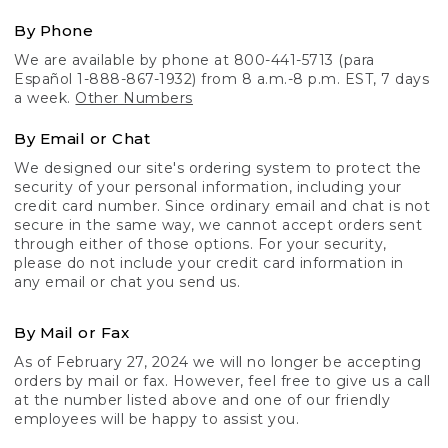
By Phone
We are available by phone at 800-441-5713 (para
Español 1-888-867-1932) from 8 a.m.-8 p.m. EST, 7 days
a week.
Other Numbers
By Email or Chat
We designed our site's ordering system to protect the
security of your personal information, including your
credit card number. Since ordinary email and chat is not
secure in the same way, we cannot accept orders sent
through either of those options. For your security,
please do not include your credit card information in
any email or chat you send us.
By Mail or Fax
As of February 27, 2024 we will no longer be accepting
orders by mail or fax. However, feel free to give us a call
at the number listed above and one of our friendly
employees will be happy to assist you.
········
(What you should do)
Output each record verbatim, but skip anything that is a picture.

(Answer for this exercise)
By Phone
We are available by phone at 800-441-5713 (para
Español 1-888-867-1932) from 8 a.m.-8 p.m. EST, 7 days
a week.
Other Numbers
By Email or Chat
We designed our site's ordering system to protect the
security of your personal information, including your
credit card number. Since ordinary email and chat is not
secure in the same way, we cannot accept orders sent
through either of those options. For your security,
please do not include your credit card information in
any email or chat you send us.
By Mail or Fax
As of February 27, 2024 we will no longer be accepting
orders by mail or fax. However, feel free to give us a call
at the number listed above and one of our friendly
employees will be happy to assist you.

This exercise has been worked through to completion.